WHAT YOU ARE ASKED TO DO
Using the material that follows, output exactly the lines from the one containing "tested in the" through the one containing "be correct, and", with both ends kept.

DATA SUPPLIED
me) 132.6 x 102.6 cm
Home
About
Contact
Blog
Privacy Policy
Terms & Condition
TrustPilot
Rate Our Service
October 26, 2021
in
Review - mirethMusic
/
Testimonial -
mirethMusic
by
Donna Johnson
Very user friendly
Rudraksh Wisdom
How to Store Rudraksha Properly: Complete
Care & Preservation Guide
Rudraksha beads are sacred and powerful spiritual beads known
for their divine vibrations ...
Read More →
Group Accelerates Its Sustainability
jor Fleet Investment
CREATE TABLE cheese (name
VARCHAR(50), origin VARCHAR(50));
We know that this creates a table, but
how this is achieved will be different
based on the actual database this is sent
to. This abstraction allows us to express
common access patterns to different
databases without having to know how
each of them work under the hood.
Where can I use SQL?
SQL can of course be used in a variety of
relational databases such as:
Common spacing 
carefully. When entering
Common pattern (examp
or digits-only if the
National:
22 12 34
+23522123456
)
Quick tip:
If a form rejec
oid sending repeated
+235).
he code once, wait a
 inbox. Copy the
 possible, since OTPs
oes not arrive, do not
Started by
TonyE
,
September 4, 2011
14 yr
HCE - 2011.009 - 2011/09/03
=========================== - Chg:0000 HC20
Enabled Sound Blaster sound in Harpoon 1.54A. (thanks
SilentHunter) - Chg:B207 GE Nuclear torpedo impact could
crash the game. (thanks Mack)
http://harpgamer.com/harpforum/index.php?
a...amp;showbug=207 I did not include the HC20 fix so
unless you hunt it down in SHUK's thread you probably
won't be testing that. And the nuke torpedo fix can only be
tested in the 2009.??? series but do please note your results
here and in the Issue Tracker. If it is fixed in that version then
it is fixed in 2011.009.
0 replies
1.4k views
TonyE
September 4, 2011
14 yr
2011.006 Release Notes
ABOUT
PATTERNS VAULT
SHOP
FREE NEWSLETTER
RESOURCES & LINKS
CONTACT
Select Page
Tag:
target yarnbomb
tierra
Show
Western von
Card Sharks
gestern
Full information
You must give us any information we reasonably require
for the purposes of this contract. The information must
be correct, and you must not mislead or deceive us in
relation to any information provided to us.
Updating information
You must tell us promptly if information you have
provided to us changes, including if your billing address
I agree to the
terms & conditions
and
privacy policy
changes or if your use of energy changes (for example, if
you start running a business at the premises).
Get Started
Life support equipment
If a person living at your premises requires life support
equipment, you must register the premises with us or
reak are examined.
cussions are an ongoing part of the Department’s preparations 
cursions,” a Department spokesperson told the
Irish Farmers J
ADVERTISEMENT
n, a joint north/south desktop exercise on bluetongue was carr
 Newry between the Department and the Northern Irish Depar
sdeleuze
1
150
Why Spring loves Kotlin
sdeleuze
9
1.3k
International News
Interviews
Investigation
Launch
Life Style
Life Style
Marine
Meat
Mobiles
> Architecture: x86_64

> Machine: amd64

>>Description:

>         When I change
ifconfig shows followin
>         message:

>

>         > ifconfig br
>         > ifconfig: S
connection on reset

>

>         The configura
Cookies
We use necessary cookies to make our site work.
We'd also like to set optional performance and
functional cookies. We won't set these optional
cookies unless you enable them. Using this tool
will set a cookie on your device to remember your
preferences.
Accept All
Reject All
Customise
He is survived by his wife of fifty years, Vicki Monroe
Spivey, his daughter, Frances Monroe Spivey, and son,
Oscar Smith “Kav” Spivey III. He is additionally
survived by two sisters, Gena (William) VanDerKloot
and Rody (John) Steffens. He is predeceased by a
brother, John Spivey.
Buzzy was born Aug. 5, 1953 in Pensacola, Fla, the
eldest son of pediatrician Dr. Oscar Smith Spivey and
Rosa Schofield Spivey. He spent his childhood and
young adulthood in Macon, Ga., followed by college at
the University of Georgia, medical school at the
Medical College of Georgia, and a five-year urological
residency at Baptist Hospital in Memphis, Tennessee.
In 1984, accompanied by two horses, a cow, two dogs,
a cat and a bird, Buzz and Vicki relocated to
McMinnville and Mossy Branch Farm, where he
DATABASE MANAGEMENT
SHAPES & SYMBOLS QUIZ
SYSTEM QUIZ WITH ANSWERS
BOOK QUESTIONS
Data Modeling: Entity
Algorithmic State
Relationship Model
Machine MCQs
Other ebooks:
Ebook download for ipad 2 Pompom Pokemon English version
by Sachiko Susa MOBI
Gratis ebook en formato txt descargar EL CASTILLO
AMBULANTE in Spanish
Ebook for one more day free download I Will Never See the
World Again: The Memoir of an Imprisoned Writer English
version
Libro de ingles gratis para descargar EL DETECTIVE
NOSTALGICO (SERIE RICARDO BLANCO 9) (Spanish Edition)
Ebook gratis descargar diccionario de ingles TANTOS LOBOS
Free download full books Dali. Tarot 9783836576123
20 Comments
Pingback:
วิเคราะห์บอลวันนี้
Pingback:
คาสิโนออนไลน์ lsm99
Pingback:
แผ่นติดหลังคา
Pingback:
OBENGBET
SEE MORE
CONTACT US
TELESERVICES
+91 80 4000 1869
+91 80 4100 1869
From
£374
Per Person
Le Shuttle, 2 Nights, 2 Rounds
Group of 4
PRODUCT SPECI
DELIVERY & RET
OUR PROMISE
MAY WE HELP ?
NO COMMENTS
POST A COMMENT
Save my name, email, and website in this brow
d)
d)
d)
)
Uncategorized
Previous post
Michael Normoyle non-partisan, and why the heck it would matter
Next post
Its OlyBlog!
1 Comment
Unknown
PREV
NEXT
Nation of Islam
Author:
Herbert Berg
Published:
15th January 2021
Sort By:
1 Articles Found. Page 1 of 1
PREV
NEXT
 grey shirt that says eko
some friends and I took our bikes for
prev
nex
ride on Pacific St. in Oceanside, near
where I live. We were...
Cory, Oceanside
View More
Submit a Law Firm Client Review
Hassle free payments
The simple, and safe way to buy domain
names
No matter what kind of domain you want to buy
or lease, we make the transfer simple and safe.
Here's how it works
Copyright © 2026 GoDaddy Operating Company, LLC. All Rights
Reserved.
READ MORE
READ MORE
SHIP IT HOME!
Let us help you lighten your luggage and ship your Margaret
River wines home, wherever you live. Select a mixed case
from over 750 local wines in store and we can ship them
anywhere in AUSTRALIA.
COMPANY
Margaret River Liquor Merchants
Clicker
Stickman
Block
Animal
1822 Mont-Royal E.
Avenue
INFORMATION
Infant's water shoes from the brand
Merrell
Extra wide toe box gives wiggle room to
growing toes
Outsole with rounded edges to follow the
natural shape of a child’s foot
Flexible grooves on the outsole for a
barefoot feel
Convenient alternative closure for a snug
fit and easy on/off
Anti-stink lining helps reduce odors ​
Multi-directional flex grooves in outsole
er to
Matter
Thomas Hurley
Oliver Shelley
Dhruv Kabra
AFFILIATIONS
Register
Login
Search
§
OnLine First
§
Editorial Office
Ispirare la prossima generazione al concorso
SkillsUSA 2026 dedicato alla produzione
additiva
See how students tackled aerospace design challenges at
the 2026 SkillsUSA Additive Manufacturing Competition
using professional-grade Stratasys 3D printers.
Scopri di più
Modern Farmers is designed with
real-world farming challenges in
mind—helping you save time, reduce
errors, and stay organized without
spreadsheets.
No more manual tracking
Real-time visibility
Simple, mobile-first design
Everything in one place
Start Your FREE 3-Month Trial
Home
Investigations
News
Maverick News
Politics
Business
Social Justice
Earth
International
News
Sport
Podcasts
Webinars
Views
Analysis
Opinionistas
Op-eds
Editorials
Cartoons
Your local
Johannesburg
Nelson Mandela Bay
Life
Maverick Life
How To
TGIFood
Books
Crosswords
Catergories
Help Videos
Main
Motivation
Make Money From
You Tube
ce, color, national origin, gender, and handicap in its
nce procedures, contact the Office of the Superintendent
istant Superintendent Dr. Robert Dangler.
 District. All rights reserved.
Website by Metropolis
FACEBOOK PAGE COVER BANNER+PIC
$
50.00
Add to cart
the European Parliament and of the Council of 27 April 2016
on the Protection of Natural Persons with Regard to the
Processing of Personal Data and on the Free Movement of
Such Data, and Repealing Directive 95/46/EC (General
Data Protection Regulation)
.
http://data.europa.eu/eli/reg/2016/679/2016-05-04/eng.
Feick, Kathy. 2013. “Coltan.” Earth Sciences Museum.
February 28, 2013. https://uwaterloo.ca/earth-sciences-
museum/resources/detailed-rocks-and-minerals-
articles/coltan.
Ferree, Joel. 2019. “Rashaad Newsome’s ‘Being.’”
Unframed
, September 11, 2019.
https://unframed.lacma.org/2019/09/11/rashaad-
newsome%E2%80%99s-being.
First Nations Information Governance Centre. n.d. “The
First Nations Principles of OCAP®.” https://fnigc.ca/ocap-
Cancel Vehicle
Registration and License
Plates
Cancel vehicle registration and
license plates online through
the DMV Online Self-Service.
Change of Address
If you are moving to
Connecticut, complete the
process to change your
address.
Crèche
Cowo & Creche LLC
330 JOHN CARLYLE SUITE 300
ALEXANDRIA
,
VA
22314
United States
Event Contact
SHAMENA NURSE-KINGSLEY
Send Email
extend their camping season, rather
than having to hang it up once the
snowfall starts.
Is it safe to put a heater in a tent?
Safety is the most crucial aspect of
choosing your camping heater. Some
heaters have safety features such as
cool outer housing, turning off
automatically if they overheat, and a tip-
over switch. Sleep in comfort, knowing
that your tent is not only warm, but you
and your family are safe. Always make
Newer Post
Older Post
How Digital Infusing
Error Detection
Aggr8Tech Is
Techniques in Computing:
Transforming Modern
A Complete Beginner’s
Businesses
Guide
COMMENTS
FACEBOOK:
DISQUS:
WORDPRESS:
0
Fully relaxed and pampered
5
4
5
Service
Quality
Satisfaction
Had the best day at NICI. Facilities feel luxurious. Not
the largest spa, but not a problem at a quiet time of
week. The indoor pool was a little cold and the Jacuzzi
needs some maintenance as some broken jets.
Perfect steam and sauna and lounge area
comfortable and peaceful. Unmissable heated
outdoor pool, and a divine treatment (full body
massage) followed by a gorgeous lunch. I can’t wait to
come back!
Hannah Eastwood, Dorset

OUTPUT OF THE TASK
tested in the 2009.??? series but do please note your results
here and in the Issue Tracker. If it is fixed in that version then
it is fixed in 2011.009.
0 replies
1.4k views
TonyE
September 4, 2011
14 yr
2011.006 Release Notes
ABOUT
PATTERNS VAULT
SHOP
FREE NEWSLETTER
RESOURCES & LINKS
CONTACT
Select Page
Tag:
target yarnbomb
tierra
Show
Western von
Card Sharks
gestern
Full information
You must give us any information we reasonably require
for the purposes of this contract. The information must
be correct, and you must not mislead or deceive us in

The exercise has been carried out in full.